Freelance Story Analyst at HBO (2018–present)Jun 4
Led Zeppelin’s immediate plan was to tour North America. They were deep in rehearsals. Bonham actually died during the night after they’d been rehearsing that day. Opinions on the state of the band at that point vary. The general consensus is that the 1980 European tour had helped solidify the morale of the band after the tumultuous few years had taken their toll. Page was certainly raring to go. Bonham on the other hand, did not want to tour, and felt pressured. According to Jones in an interview, the rehearsals had been going great, and Page, Plant & Jones were enthused. Reports state they’d worked up Carouselambra from the latest album, In Through The Out Door, which probably would have been an amazing live addition, and also probably have boosted that song in the public consciousness. But Jones states that Bonham came to that last rehearsal already drunk, and kept on drinking. They quit early since they obviously weren’t productive. Bonham was reportedly upset at having to leave home for such a long period. What would have happened if Bonham had survived the night is one of the big What If’s of rock. Would a triumphant American tour have turned Bonham’s mood around?
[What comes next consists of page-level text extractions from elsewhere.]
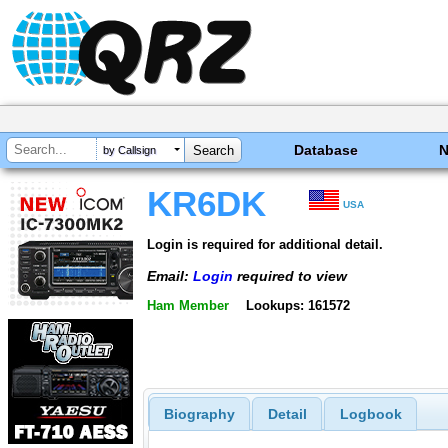
Database
by Callsign
KR6DK
USA
Login is required for additional detail.
Email:
Login
required to view
Ham Member
Lookups: 161572
Biography
Detail
Logbook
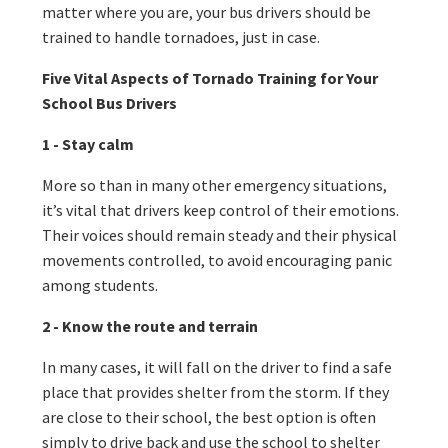
matter where you are, your bus drivers should be
trained to handle tornadoes, just in case.
Five Vital Aspects of Tornado Training for Your
School Bus Drivers
1 - Stay calm
More so than in many other emergency situations,
it’s vital that drivers keep control of their emotions.
Their voices should remain steady and their physical
movements controlled, to avoid encouraging panic
among students.
2 - Know the route and terrain
In many cases, it will fall on the driver to find a safe
place that provides shelter from the storm. If they
are close to their school, the best option is often
simply to drive back and use the school to shelter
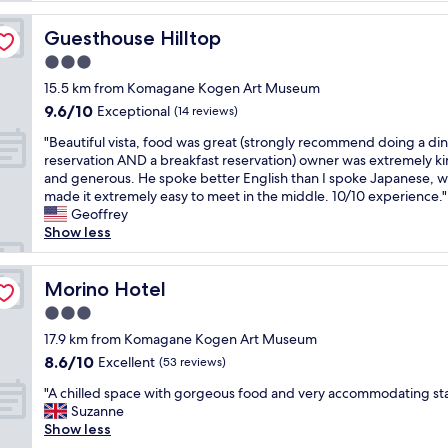
o
y
Guesthouse Hilltop
Guesthouse Hilltop
e
3.0
d
star
o
15.5 km from Komagane Kogen Art Museum
property
u
9.6
9.6/10
Exceptional
(14 reviews)
r
out
"
s
"Beautiful vista, food was great (strongly recommend doing a di
of
B
t
reservation AND a breakfast reservation) owner was extremely k
10,
e
a
and generous. He spoke better English than I spoke Japanese, w
Exceptional,
a
y
made it extremely easy to meet in the middle. 10/10 experience."
(14
u
a
Geoffrey
reviews)
t
t
Show less
i
s
f
u
u
Morino Hotel
s
Morino Hotel
l
u
3.0
v
r
star
i
17.9 km from Komagane Kogen Art Museum
a
property
s
n
8.6
8.6/10
Excellent
(53 reviews)
t
s
out
"
a
"A chilled space with gorgeous food and very accommodating sta
o
of
A
,
Suzanne
,
10,
c
f
Show less
T
Excellent,
h
o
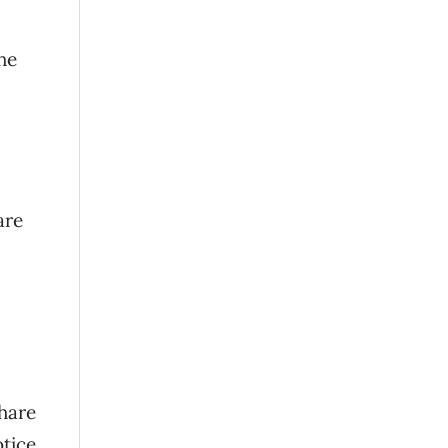
he
are
share
otice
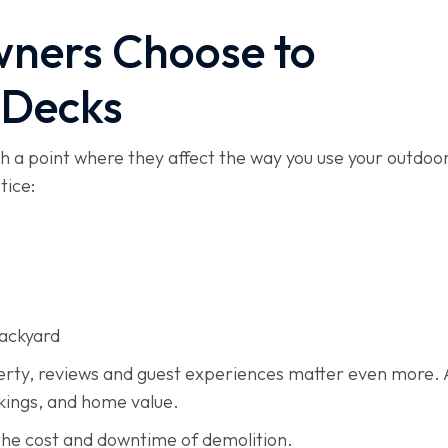
ners Choose to
 Decks
ch a point where they affect the way you use your outdoo
tice:
backyard
perty, reviews and guest experiences matter even more. 
okings, and home value.
the cost and downtime of demolition.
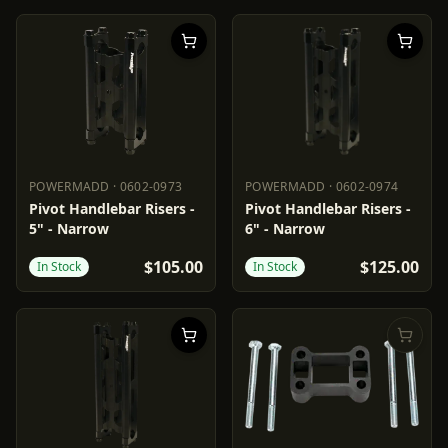
POWERMADD
·
0602-0973
POWERMADD
·
0602-0974
POWERMADD
0602-0973
POWERMADD
0602-0974
Pivot Handlebar Risers -
Pivot Handlebar Risers -
5" - Narrow
6" - Narrow
$105.00
$125.00
In Stock
In Stock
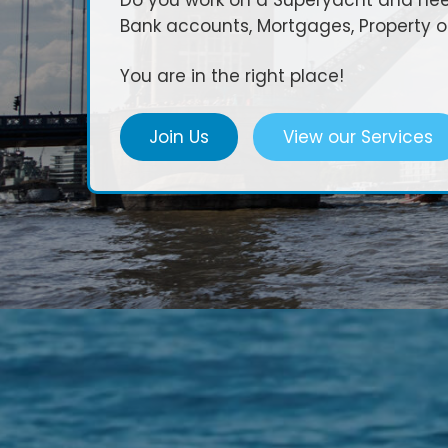
Do you work on a Superyacht and need
Bank accounts, Mortgages, Property 
You are in the right place!
Join Us
View our Services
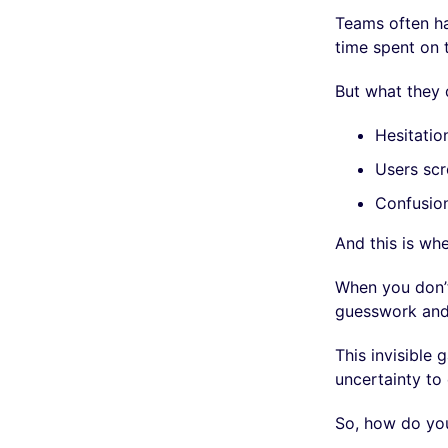
Teams often hav
time spent on 
But what they 
Hesitatio
Users scr
Confusio
And this is whe
When you don’t
guesswork and 
This invisible
uncertainty to 
So, how do you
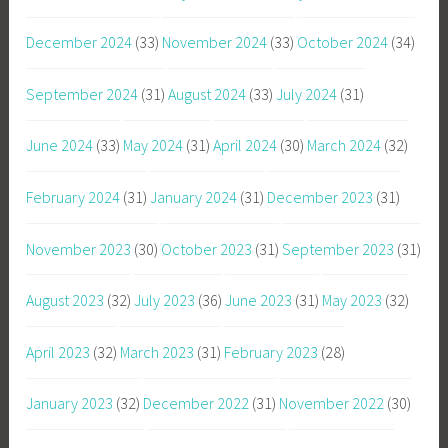
December 2024
(33)
November 2024
(33)
October 2024
(34)
September 2024
(31)
August 2024
(33)
July 2024
(31)
June 2024
(33)
May 2024
(31)
April 2024
(30)
March 2024
(32)
February 2024
(31)
January 2024
(31)
December 2023
(31)
November 2023
(30)
October 2023
(31)
September 2023
(31)
August 2023
(32)
July 2023
(36)
June 2023
(31)
May 2023
(32)
April 2023
(32)
March 2023
(31)
February 2023
(28)
January 2023
(32)
December 2022
(31)
November 2022
(30)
Page has stated in several interviews that he and Bonham discussed the next album, and both agreed that it should be heavier and more riff-based, since they both felt In Through The Out Door was a little soft. A lot has been said about the precarious state of Page during this period when he was addicted to heroin. But, he did produce and mix In Through The Out Door, even if Jones composed much more of it than Page did. And, Page was never a liability on tour during this period. The quality of his playing varied, but not by as much as a lot of people claim. So Page likely would have kept functioning the way Keith Richards was always able to function, until he finally kicked his habit. It’s hard to imagine Page showing much interest in side projects, since he was so fiercely loyal to his band, and seemed to get everything he wanted musically in that context.
Plant has gone on record as starting to feel seriously disenchanted with the whole Zeppelin thing in it’s last few years. It’s anyone’s guess how much he really meant it. He certainly threw his heart and soul into the lyrics of In Through The Out Door. With the band still intact and functioning, it’s easy to imagine that Plant would have just stayed in the machine and kept cranking out the albums and tours. Alternatively, it’s possible that he would have branched out into solo projects. But unless he and Page finally had a serious falling-out, these probably would have just been side projects, unless he got a taste of being the sole boss and decided he didn’t want to go back to a partnership.
Jones was a professional who was in it for the music and avoided drama. I imagine he would have been there if the other three were there as well. It’s easy to imagine that he would have branched out into producing or arranging on the side as well.
Bonham was the real wild card. Like Page, he was fiercely loyal to the band, and was instrumental in talking Plant into coming back after the death of his son. But then Bonham was so upset about leaving home to tour America. Would he have gotten over that and stayed with the band for the rest of his life? Would he have finally called time on it, and maybe even retired from music altogether? We’ll never know.
So, we would have gotten an American tour, and likely one more album that was heavier and more riff-oriented, if Bonham had survived that night.